The NGO, DKT International, filed the suit in the District Court of the District of Columbia against the U.S. Agency for International Development (USAID) and its administrator, challenging the requirement that U.S. and foreign NGOs receiving USAID funding from adopt a policy "explicitly opposing prostitution and sex trafficking."
USAID adopted the rule requirement in June, as one of a number of policies advocated by the 'pro-life' religious right. Other Bush Administration initiatives include endorsement of the so-called Mexico Protocol, which forbids abortion counseling in family planning programs overseas.
U.S. observance of the protocol -- termed "the global gag rule" by family planning professionals -- was rescinded during the Clinton Administration but
re-authorized under President George W. Bush on his first day in office in January 2001.
DKT's president, Philip D. Harvey, said the anti-prostitution and sex trafficking policy "does a grave disservice to international AIDs-prevention programs and to those who carry them out. The policy does no good, and is clearly doing considerable harm."
He told IPS," I have found that non-governmental organizations around the world really despise this anti-prostitution pledge. In addition to making their work harder, it undermines their integrity, insults them really."
DKT International is a non-profit organization based in Washington DC. It manages contraceptive social marketing programs for family planning and AIDS prevention in eleven countries in Africa, Asia, and Latin America. DKT's programs currently serve just under 10 million couples, with an operating budget of $50 million.
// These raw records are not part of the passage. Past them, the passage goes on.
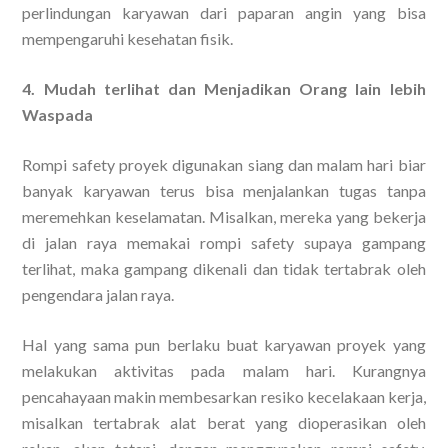
perlindungan karyawan dari paparan angin yang bisa
mempengaruhi kesehatan fisik.
4. Mudah terlihat dan Menjadikan Orang lain lebih
Waspada
Rompi safety proyek digunakan siang dan malam hari biar
banyak karyawan terus bisa menjalankan tugas tanpa
meremehkan keselamatan. Misalkan, mereka yang bekerja
di jalan raya memakai rompi safety supaya gampang
terlihat, maka gampang dikenali dan tidak tertabrak oleh
pengendara jalan raya.
Hal yang sama pun berlaku buat karyawan proyek yang
melakukan aktivitas pada malam hari. Kurangnya
pencahayaan makin membesarkan resiko kecelakaan kerja,
misalkan tertabrak alat berat yang dioperasikan oleh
Harvey said ameliorating the impact of HIV/AIDS requires "work with persons at highest risk of infection, including those in the sex trades. We deal with sex workers as equals. We accept what they do as part of the reality of today's world, and we do our best to empower them so they can adopt practices that will minimize the risk of HIV transmission for themselves and their partners and improve their chances of getting access to life-saving health services. To do this work under an 'anti-prostitution' policy would be dysfunctional."
He added, "Such a policy further stigmatizes the very people we are trying to help. It requires us to condemn what sex workers do for a living, thus undermining the relationship of trust and mutual respect required to effectively conduct AIDS-prevention work. DKT will not allow its field workers to be put in that position."
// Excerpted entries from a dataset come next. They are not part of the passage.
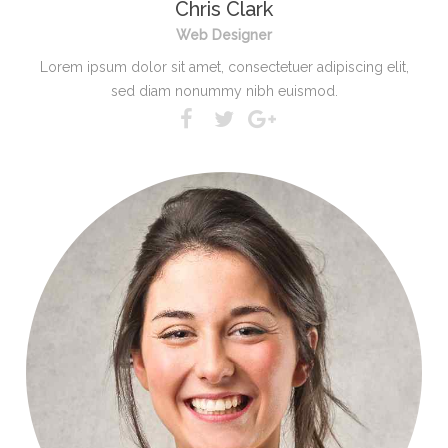
Chris Clark
Web Designer
Lorem ipsum dolor sit amet, consectetuer adipiscing elit,
sed diam nonummy nibh euismod.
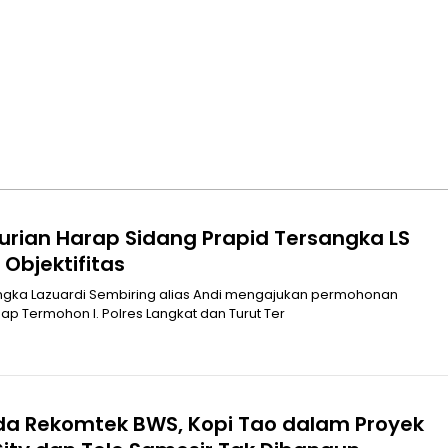
urian Harap Sidang Prapid Tersangka LS
Objektifitas
Praperadilan terhadap Termohon I. Polres Langkat dan Turut Ter
Ada Rekomtek BWS, Kopi Tao dalam Proyek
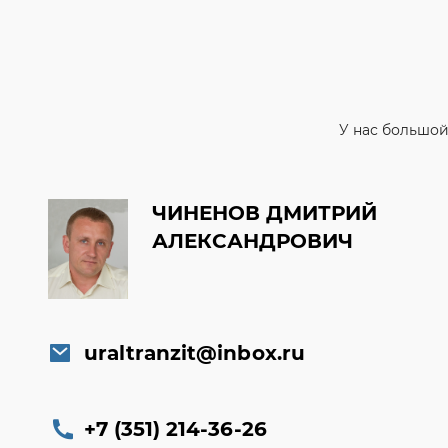
У нас большой
ЧИНЕНОВ ДМИТРИЙ
АЛЕКСАНДРОВИЧ
uraltranzit@inbox.ru
+7 (351) 214-36-26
The U.S. policy, he declared, "harms America's image and America's interests abroad. No one pretends that such a policy will contain or ameliorate the darker aspects of the world's oldest profession. It represents posturing by American politicians who are increasingly seen around the world as patronizing, bullying, and obsessed with sex."
"By coercing the speech of private parties", he added, "the policy violates the First Amendment rights -- and the integrity -- of the organizations that are forced into compliance."
DKT's programs are supported by the Packard, Hewlett, and Gates foundations, and by the German KfW, the British DFID, and the Dutch, Irish, and Indian Governments.
As a result of refusing to adopt (and certify) USAID's policy on prostitution, DKT has lost USAID support for its AIDS-prevention work in Vietnam. Its lawsuit seeks injunctive relief to permit it to resume this work.
Meanwhile, in Kabul, Afghanistan, seven reproductive health care centers, formerly supported by the International Planned Parenthood Federation (IPPF), were reopened this month with help from the United Nations Population Fund (UNFPA).
Run by a local NGO, the Afghan Family Guidance Association (AFGA), the clinics were forced to close in June due to IPPF "funding problems". IPPF's U.S. affiliate, the Planned Parenthood Federation of America, did not respond to telephone calls or emails regarding the nature of its funding problems.